* **What is expected**: Retype all data exactly as given. Pictures should not be retyped.

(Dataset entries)

○ ○ ○

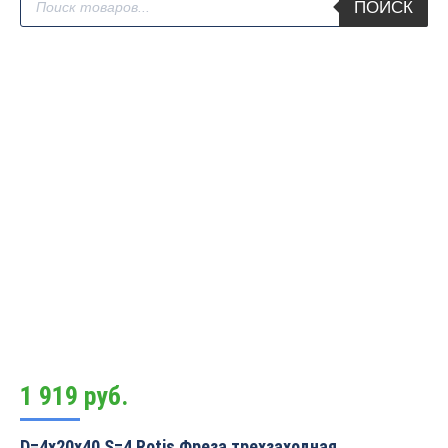
ПОИСК
товаров
1 919
руб.
D=4x20x40 S=4 Rotis Фреза трехзаходная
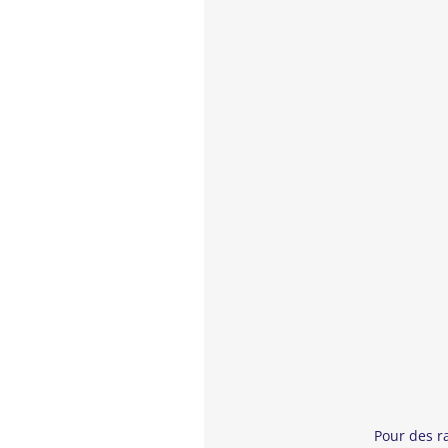
ss
Pour des r
Drame, Allemagne, 2021, 1h32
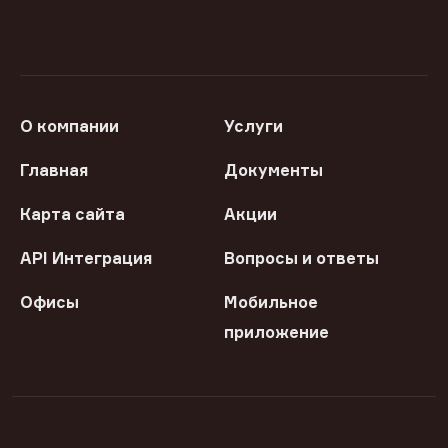
О компании
Услуги
Главная
Документы
Карта сайта
Акции
API Интеграция
Вопросы и ответы
Офисы
Мобильное
приложение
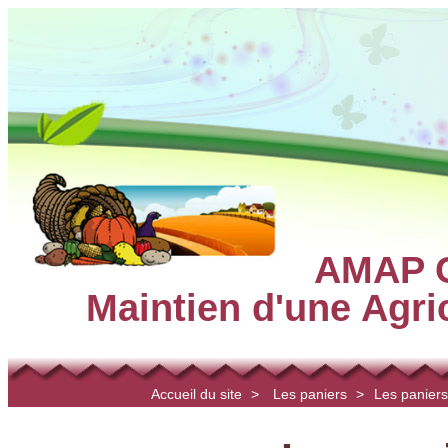
AMAP C
Maintien d'une Agr
Accueil du site
>
Les paniers
>
Les panier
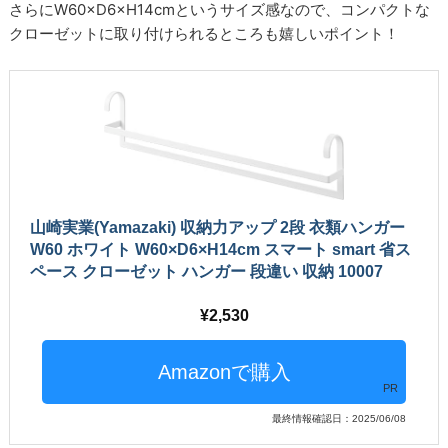
さらにW60×D6×H14cmというサイズ感なので、コンパクトな
クローゼットに取り付けられるところも嬉しいポイント！
山崎実業(Yamazaki) 収納力アップ 2段 衣類ハンガー
W60 ホワイト W60×D6×H14cm スマート smart 省ス
ペース クローゼット ハンガー 段違い 収納 10007
2,530
PR
最終情報確認日：2025/06/08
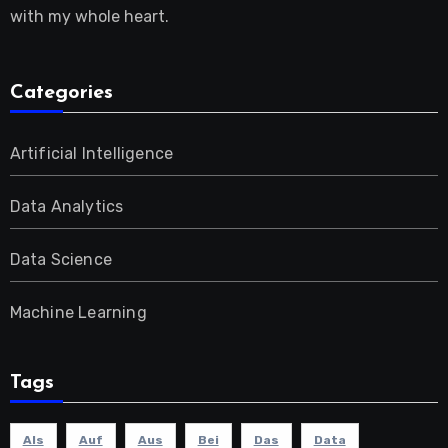
with my whole heart.
Categories
Artificial Intelligence
Data Analytics
Data Science
Machine Learning
Tags
Als
Auf
Aus
Bei
Das
Data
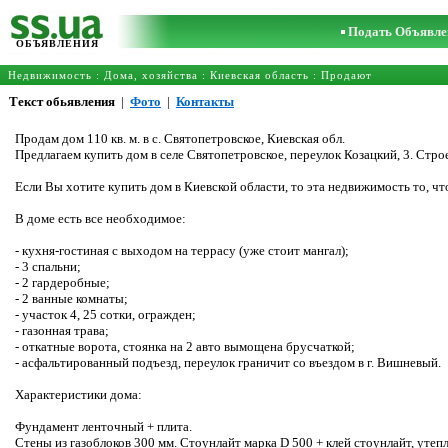
Подать Объявле
ОБЪЯВЛЕНИЯ
Недвижимость
:
Дома, хозяйства
:
Киевская область
: Продают
Текст обьявления
|
Фото
|
Контакты
Продам дом 110 кв. м. в с. Святопетровское, Киевская обл.
Предлагаем купить дом в селе Святопетровское, переулок Козацкий, 3. Стр
Если Вы хотите купить дом в Киевской области, то эта недвижимость то, ч
В доме есть все необходимое:
- кухня-гостиная с выходом на террасу (уже стоит мангал);
- 3 спальни;
- 2 гардеробные;
- 2 ванные комнаты;
- участок 4, 25 сотки, огражден;
- газонная трава;
- откатные ворота, стоянка на 2 авто вымощена брусчаткой;
- асфальтированный подъезд, переулок граничит со въездом в г. Вишневый.
Характеристики дома:
Фундамент ленточный + плита.
Стены из газоблоков 300 мм. Стоунлайт марка D 500 + клей стоунлайт, уте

○ ○ ○

* **Task output**:
ПОИСК
товаров
1 919
руб.
D=4x20x40 S=4 Rotis Фреза трехзаходная
ss
Pour des r
Drame, Allemagne, 2021, 1h32
О компании
Услуги
Главная
Документы
Карта сайта
Акции
API Интеграция
Вопросы и ответы
Офисы
Мобильное
приложение
AMAP C
Maintien d'une Agr
Accueil du site
>
Les paniers
>
Les panier
さらにW60×D6×H14cmというサイズ感なので、コンパクトな
クローゼットに取り付けられるところも嬉しいポイント！
山崎実業(Yamazaki) 収納力アップ 2段 衣類ハンガー
W60 ホワイト W60×D6×H14cm スマート smart 省ス
ペース クローゼット ハンガー 段違い 収納 10007
2,530
PR
最終情報確認日：2025/06/08
with my whole heart.
Categories
Artificial Intelligence
Data Analytics
Data Science
Machine Learning
Tags
Als
Auf
Aus
Bei
Das
Data
Подать Объявле
ОБЪЯВЛЕНИЯ
Недвижимость
:
Дома, хозяйства
:
Киевская область
: Продают
Текст обьявления
|
Фото
|
Контакты
Продам дом 110 кв. м. в с. Святопетровское, Киевская обл.
Предлагаем купить дом в селе Святопетровское, переулок Козацкий, 3. Стр
Если Вы хотите купить дом в Киевской области, то эта недвижимость то, ч
В доме есть все необходимое:
- кухня-гостиная с выходом на террасу (уже стоит мангал);
- 3 спальни;
- 2 гардеробные;
- 2 ванные комнаты;
- участок 4, 25 сотки, огражден;
- газонная трава;
- откатные ворота, стоянка на 2 авто вымощена брусчаткой;
- асфальтированный подъезд, переулок граничит со въездом в г. Вишневый.
Характеристики дома:
Фундамент ленточный + плита.
Стены из газоблоков 300 мм. Стоунлайт марка D 500 + клей стоунлайт, уте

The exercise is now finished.